═══ DATASET CONTENT ═══
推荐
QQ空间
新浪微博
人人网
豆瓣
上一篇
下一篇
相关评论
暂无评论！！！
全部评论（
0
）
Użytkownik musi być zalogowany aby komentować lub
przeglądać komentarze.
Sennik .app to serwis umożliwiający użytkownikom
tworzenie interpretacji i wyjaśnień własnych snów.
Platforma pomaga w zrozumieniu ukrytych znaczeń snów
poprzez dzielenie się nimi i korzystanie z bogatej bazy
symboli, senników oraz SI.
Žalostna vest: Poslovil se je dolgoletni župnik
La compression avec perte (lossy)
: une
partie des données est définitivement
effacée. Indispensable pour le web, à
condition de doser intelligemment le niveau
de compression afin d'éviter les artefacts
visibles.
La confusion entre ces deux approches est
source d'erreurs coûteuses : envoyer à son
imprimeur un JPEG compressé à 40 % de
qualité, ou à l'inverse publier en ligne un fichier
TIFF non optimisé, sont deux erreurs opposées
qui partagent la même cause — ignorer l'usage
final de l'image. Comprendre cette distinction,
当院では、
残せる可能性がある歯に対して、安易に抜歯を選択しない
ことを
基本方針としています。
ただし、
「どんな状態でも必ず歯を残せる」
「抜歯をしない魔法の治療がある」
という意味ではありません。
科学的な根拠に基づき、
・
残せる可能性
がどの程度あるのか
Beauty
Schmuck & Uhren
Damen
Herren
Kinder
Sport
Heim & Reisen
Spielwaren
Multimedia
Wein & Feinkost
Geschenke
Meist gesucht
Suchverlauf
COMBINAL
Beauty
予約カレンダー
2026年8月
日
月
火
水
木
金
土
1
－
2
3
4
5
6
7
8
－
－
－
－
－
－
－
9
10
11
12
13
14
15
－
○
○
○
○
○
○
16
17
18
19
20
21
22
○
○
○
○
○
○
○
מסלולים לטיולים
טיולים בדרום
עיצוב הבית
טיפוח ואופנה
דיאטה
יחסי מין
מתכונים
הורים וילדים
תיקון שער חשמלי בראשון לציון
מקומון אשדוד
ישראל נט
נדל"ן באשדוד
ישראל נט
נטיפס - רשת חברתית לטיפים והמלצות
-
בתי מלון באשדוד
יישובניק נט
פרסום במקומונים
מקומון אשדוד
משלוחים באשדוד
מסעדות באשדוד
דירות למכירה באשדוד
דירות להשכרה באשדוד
═══
YOUR ASSIGNMENT –
Only an exact retyping of the full data will do.

RESPONSE BELOW –
推荐
QQ空间
新浪微博
人人网
豆瓣
上一篇
下一篇
相关评论
暂无评论！！！
全部评论（
0
）
Użytkownik musi być zalogowany aby komentować lub
przeglądać komentarze.
Sennik .app to serwis umożliwiający użytkownikom
tworzenie interpretacji i wyjaśnień własnych snów.
Platforma pomaga w zrozumieniu ukrytych znaczeń snów
poprzez dzielenie się nimi i korzystanie z bogatej bazy
symboli, senników oraz SI.
Žalostna vest: Poslovil se je dolgoletni župnik
La compression avec perte (lossy)
: une
partie des données est définitivement
effacée. Indispensable pour le web, à
condition de doser intelligemment le niveau
de compression afin d'éviter les artefacts
visibles.
La confusion entre ces deux approches est
source d'erreurs coûteuses : envoyer à son
imprimeur un JPEG compressé à 40 % de
qualité, ou à l'inverse publier en ligne un fichier
TIFF non optimisé, sont deux erreurs opposées
qui partagent la même cause — ignorer l'usage
final de l'image. Comprendre cette distinction,
当院では、
残せる可能性がある歯に対して、安易に抜歯を選択しない
ことを
基本方針としています。
ただし、
「どんな状態でも必ず歯を残せる」
「抜歯をしない魔法の治療がある」
という意味ではありません。
科学的な根拠に基づき、
・
残せる可能性
がどの程度あるのか
Beauty
Schmuck & Uhren
Damen
Herren
Kinder
Sport
Heim & Reisen
Spielwaren
Multimedia
Wein & Feinkost
Geschenke
Meist gesucht
Suchverlauf
COMBINAL
Beauty
予約カレンダー
2026年8月
日
月
火
水
木
金
土
1
－
2
3
4
5
6
7
8
－
－
－
－
－
－
－
9
10
11
12
13
14
15
－
○
○
○
○
○
○
16
17
18
19
20
21
22
○
○
○
○
○
○
○
מסלולים לטיולים
טיולים בדרום
עיצוב הבית
טיפוח ואופנה
דיאטה
יחסי מין
מתכונים
הורים וילדים
תיקון שער חשמלי בראשון לציון
מקומון אשדוד
ישראל נט
נדל"ן באשדוד
ישראל נט
נטיפס - רשת חברתית לטיפים והמלצות
-
בתי מלון באשדוד
יישובניק נט
פרסום במקומונים
מקומון אשדוד
משלוחים באשדוד
מסעדות באשדוד
דירות למכירה באשדוד
דירות להשכרה באשדוד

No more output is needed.